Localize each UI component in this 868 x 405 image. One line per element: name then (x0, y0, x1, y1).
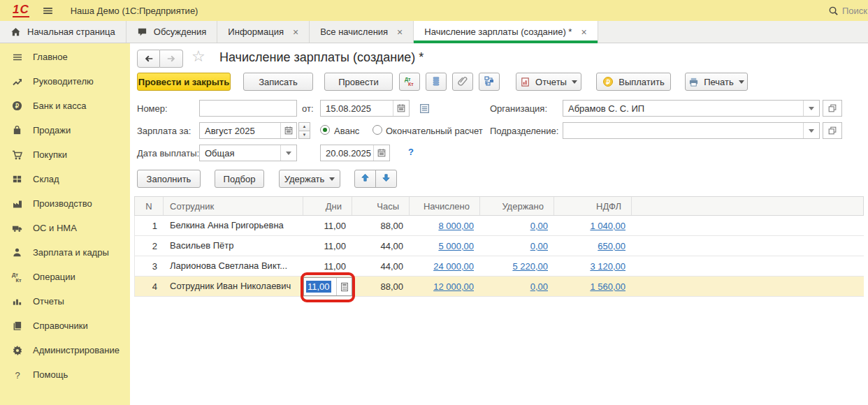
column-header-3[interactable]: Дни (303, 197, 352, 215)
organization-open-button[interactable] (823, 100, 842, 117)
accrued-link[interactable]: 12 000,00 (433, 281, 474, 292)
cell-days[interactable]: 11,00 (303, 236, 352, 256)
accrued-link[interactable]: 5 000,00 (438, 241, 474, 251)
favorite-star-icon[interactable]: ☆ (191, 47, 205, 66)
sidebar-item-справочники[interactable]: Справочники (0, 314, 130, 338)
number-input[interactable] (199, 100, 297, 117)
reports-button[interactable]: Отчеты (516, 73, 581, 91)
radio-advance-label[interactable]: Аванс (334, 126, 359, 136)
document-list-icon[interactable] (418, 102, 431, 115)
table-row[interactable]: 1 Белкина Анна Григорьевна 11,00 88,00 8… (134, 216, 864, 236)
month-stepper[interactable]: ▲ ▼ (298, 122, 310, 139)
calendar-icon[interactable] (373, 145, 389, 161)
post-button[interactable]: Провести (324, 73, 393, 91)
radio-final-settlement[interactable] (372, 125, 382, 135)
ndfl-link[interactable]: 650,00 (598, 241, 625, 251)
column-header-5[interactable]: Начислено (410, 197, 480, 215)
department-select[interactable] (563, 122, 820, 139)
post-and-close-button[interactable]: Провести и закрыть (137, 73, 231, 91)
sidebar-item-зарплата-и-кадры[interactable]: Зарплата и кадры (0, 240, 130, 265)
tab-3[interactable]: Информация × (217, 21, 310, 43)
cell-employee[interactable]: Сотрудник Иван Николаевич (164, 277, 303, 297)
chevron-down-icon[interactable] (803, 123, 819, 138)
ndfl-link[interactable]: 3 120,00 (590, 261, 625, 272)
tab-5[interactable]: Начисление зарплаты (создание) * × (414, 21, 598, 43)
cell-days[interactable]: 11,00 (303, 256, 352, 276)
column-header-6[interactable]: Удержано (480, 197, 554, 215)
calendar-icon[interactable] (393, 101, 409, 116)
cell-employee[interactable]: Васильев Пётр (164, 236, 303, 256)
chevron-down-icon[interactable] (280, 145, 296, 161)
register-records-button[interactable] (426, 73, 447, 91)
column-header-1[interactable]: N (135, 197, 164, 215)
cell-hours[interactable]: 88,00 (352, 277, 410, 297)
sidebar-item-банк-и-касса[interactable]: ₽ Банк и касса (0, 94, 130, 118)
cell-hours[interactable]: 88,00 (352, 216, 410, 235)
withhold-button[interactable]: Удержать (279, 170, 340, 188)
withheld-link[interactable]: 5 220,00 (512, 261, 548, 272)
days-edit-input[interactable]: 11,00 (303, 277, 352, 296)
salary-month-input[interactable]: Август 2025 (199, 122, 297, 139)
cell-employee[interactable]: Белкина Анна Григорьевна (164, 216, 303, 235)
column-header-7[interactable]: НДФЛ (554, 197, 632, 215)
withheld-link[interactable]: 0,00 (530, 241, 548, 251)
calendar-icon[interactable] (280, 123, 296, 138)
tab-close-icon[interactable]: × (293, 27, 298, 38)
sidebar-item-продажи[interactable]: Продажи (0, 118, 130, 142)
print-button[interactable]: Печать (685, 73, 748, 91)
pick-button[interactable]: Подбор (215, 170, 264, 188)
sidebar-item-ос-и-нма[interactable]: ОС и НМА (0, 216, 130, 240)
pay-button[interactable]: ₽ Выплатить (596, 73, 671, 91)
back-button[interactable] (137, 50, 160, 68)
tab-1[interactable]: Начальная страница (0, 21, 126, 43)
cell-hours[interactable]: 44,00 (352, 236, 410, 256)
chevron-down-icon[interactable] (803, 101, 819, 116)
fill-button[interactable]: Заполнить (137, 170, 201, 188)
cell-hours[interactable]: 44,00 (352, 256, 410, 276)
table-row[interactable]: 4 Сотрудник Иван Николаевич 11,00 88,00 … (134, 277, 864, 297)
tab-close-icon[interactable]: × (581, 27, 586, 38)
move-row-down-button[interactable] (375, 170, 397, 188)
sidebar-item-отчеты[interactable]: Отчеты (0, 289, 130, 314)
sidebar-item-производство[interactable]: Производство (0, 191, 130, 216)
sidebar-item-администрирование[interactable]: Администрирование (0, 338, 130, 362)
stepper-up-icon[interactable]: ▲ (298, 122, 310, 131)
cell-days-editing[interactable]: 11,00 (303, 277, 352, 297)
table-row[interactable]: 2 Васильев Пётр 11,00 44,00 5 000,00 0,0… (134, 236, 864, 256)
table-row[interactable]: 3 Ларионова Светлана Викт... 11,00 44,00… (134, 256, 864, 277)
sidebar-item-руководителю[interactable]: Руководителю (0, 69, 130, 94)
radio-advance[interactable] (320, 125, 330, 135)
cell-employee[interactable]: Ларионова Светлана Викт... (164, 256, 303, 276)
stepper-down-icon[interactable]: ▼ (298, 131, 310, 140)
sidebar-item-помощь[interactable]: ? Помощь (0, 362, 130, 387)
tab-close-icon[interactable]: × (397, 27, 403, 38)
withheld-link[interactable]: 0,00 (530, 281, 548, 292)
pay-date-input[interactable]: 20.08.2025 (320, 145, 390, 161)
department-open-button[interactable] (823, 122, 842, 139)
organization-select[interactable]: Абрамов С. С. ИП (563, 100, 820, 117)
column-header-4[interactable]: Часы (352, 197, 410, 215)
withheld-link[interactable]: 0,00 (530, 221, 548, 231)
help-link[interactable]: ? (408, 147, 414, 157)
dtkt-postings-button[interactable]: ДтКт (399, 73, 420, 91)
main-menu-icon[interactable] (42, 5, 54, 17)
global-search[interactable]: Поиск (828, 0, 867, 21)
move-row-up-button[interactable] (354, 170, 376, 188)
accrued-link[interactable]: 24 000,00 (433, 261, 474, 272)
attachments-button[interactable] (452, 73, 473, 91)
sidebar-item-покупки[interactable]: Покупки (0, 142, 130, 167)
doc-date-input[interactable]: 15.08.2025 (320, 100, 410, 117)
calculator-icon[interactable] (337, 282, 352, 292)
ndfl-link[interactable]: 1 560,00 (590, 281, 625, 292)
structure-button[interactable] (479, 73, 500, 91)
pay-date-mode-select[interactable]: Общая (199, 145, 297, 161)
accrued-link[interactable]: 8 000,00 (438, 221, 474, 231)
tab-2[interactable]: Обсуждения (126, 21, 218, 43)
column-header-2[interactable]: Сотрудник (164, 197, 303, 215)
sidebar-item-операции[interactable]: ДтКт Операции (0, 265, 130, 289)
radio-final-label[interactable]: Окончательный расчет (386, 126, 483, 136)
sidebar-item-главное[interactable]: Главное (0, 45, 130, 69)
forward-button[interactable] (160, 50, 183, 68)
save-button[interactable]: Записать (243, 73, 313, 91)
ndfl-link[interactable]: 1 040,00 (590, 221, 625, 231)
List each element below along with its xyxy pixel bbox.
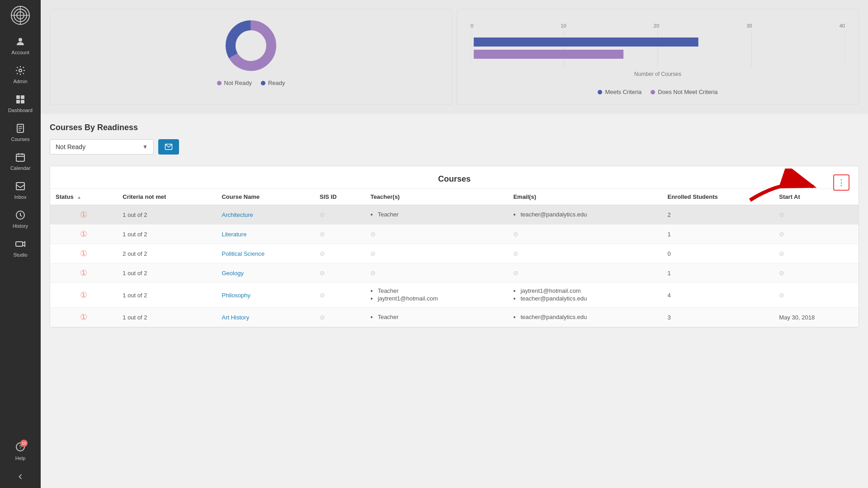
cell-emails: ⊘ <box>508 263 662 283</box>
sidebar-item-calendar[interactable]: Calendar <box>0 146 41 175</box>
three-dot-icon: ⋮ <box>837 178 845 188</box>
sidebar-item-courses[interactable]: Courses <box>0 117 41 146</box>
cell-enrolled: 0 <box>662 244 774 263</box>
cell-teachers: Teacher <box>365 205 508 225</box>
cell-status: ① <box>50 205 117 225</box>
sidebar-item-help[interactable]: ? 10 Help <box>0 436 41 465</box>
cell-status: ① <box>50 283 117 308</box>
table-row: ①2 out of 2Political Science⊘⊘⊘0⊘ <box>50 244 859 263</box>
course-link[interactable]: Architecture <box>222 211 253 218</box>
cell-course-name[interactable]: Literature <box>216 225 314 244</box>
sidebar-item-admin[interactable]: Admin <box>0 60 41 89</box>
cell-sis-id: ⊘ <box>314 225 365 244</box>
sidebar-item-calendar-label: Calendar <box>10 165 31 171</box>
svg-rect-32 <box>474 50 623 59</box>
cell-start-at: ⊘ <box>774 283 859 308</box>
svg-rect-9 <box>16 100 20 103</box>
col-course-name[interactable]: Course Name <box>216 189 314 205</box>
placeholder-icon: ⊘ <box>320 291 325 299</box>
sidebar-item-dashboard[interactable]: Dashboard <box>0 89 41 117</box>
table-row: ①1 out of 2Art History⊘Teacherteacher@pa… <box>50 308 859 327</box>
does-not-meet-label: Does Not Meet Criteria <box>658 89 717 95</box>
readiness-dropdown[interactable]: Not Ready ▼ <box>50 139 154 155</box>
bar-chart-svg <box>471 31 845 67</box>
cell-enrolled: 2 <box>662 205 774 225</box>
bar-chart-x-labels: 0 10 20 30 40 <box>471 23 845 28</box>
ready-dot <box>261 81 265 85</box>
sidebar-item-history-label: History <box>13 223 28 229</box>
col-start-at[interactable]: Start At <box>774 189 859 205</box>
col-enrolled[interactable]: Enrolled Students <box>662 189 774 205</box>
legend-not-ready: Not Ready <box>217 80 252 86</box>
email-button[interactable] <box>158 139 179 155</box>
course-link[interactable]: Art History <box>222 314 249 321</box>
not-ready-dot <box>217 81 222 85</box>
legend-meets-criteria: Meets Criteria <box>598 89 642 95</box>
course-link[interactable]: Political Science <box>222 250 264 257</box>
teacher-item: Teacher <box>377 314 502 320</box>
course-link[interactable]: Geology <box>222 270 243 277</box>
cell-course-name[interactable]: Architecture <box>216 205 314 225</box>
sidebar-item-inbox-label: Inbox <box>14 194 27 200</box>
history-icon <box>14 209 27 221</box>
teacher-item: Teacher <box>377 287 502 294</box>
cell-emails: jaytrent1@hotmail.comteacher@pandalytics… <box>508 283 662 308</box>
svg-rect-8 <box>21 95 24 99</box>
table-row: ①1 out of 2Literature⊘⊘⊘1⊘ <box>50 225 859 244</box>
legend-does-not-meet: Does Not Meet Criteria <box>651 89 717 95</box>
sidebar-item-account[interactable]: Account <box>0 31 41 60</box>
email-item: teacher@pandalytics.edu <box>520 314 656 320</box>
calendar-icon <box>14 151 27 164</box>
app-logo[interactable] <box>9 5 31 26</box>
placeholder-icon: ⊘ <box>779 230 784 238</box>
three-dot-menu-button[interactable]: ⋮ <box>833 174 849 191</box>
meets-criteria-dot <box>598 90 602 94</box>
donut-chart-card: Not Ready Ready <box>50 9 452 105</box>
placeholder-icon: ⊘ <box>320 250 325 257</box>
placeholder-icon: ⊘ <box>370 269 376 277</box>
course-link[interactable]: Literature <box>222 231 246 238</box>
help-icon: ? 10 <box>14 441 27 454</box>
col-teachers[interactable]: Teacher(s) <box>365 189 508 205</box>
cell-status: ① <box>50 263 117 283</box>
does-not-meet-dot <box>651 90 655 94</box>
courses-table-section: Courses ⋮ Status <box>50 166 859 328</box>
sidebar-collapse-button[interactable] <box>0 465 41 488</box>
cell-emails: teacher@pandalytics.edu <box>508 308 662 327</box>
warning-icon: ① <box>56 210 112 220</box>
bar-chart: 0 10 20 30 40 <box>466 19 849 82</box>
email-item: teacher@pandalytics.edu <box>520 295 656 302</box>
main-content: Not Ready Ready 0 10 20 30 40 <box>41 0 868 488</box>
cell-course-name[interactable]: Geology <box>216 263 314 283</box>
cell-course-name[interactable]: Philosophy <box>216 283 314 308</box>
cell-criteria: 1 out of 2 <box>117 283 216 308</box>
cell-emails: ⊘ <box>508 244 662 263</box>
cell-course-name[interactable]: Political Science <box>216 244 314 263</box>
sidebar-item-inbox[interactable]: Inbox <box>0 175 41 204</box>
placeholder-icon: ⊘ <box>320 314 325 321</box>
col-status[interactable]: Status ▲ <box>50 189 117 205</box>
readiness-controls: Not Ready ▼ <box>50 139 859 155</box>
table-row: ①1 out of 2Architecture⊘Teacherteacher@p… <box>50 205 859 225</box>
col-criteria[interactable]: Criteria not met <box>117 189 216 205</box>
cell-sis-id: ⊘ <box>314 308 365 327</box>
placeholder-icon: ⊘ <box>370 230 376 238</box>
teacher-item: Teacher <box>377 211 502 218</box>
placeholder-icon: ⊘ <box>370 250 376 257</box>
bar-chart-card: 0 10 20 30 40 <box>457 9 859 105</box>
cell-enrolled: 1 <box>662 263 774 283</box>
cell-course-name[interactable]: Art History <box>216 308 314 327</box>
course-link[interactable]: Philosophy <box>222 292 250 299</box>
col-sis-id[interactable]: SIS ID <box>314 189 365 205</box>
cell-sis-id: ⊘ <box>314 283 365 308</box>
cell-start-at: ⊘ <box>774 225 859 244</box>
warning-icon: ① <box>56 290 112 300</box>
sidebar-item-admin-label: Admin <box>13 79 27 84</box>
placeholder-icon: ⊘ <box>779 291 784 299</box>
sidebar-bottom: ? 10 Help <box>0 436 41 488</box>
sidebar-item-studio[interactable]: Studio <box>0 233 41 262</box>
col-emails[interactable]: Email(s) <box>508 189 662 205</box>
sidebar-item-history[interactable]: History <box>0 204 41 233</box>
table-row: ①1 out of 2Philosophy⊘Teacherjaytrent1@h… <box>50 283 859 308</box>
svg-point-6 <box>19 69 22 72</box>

### How to complete this task
For every line in the data above that has the string "rect", return that line.

### Result of the task
svg-rect-32 <box>474 50 623 59</box>
svg-rect-9 <box>16 100 20 103</box>
svg-rect-8 <box>21 95 24 99</box>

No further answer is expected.